How to Make Online Shopping More Intelligent with Image Similarity Search?

Due to the coronavirus pandemic, people increasingly sought to socially distance themselves and avoid contact with strangers. As a result, no-contact delivery became an incredibly desirable option for many consumers. Amazon, the leading online retailer, reported that its net sales increased from $96.1 billion to $110.8 billion in the third quarter of 2021, a 15% year-over-year (YoY) growth. The rising popularity of e-commerce has also led to people buying a greater variety of goods online, including niche items that can be hard to describe using a traditional keyword search.

To help users overcome the limitations of keyword-based queries, companies can build image search engines that allow users to use images instead of words for search. Not only does this allow users to find items that are difficult to describe, but it also helps them shop for things they encounter in real life. This functionality helps build a unique user experience and offers general convenience that customers appreciate.

This article explores how to use AI models and a vector database to build an image search engine for online shopping platforms.

How does image search work?

An image search system searches in the database inventory for product images that are similar to user uploads. The following chart shows the two stages of the system process, the data import stage (the right column) and the query stage (the left column):

Detect targets from uploaded photos. This article uses the YOLO model.
Extract feature vectors from the detected targets. This article uses ResNet.
Conduct vector similarity search in a vector database. This article used Milvus, the open-source vector database.

截屏2021-12-08 16.59.48.png

System process of an image similarity search system for e-commerce.

Target detection using the YOLO model

This article uses YOLO (You only look once) to detect objects in user uploaded images. YOLO is a one-stage model, using only one convolutional neural network (CNN) to predict categories and positions of different targets. It is small, compact, and well-suited for mobile use.

YOLO uses convolutional layers to extract features and fully-connected layers to obtain predicted values. Drawing inspiration from the GooLeNet model, YOLO’s CNN includes 24 convolutional layers and two fully-connected layers.

As the following illustration shows, a 448 × 448 input image is converted by a number of convolutional layers and pooling layers to a 7 × 7 × 1024-dimensional tensor (depicted in the third to last cube below), and then converted by two fully-connected layers to a 7 × 7 × 30-dimensional tensor output.

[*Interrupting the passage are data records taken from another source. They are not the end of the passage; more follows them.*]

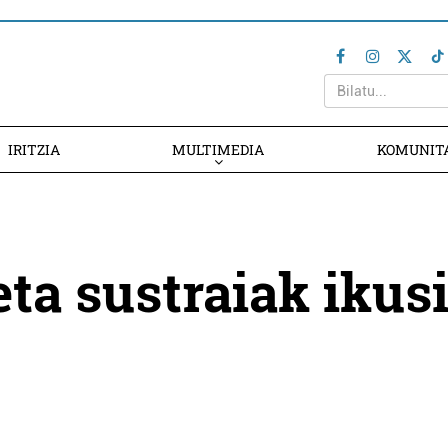
IRITZIA
MULTIMEDIA
KOMUNIT
eta sustraiak ikus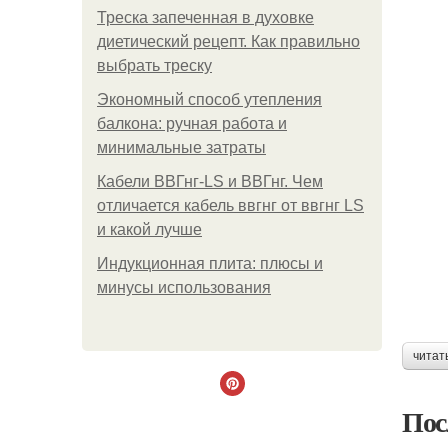
Треска запеченная в духовке
диетический рецепт. Как правильно
выбрать треску
Экономный способ утепления
балкона: ручная работа и
минимальные затраты
Кабели ВВГнг-LS и ВВГнг. Чем
отличается кабель ввгнг от ввгнг LS
и какой лучше
Индукционная плита: плюсы и
минусы использования
читат
Пос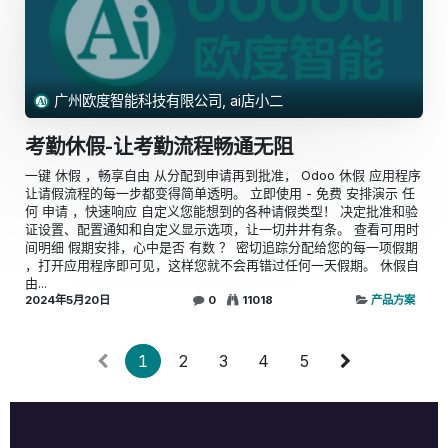
广州欧度智能科技有限公司, ai店小二
考勤休假-让考勤流程畅通无阻
一键 休假 ，畅享自由 从分配到申请再到批准， Odoo 休假 应用程序
让请假流程的每一步都变得简单透明。 立即使用 - 免费 安排演示 任
何 申请 ，快速响应 自定义您能想到的各种请假类型！ 决定批准和验
证设置、配置通知和自定义显示选项，让一切井井有条。 查看可用时
间明细 假期安排，心中是否 有数 ？ 密切追踪分配给您的每一项假期
，打开应用程序即可见，这样您就不会再错过任何一天假期。 休假自
由...
2024年5月20日
0
11018
产品方案
1
2
3
4
5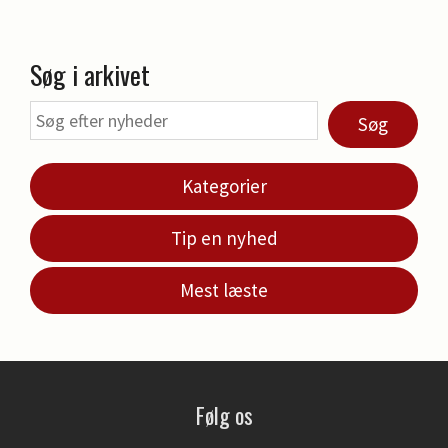
Søg i arkivet
Søg
Kategorier
Tip en nyhed
Mest læste
Følg os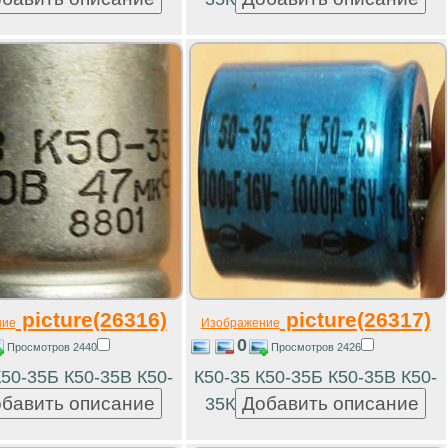
picture(26316)
picture(26317)
ние
Изображение
0
Просмотров 2440
Просмотров 2426
К50-35Б К50-35В К50-
К50-35 К50-35Б К50-35В К50-
35К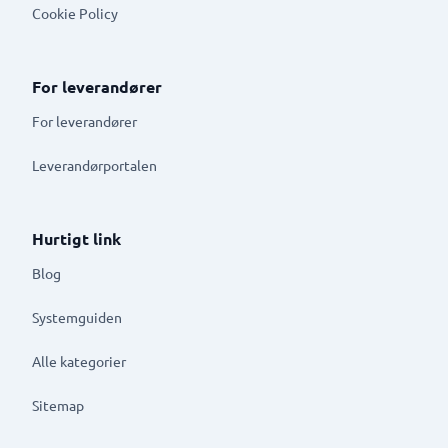
Cookie Policy
For leverandører
For leverandører
Leverandørportalen
Hurtigt link
Blog
Systemguiden
Alle kategorier
Sitemap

The predicted output of YOLO P is a two-dimensional tensor, whose shape is [batch,7 ×7 ×30]. Using slicing, P[:,0:7×7×20] is the category probability, P[:,7×7×20:7×7×(20+2)] is the confidence, and P[:,7×7×(20+2)]:] is the predicted result of the bounding box.

The YOLO network architecture. Source:You Only Look Once: Unified, Real-Time Object Detection.

Image feature vector extraction with ResNet

After the images go through YOLO, they need to be converted into vectors for the system to process. This article adopts the residual neural network (ResNet) model to extract feature vectors from an extensive product image library and user uploaded photos. ResNet is limited because as the depth of a learning network increases, the accuracy of the network decreases. The image below depicts ResNet running the VGG19 model (a variant of the VGG model) modified to include a residual unit through the short circuit mechanism. VGG was proposed in 2014 and includes just 14 layers, while ResNet came out a year later and can have up to 152.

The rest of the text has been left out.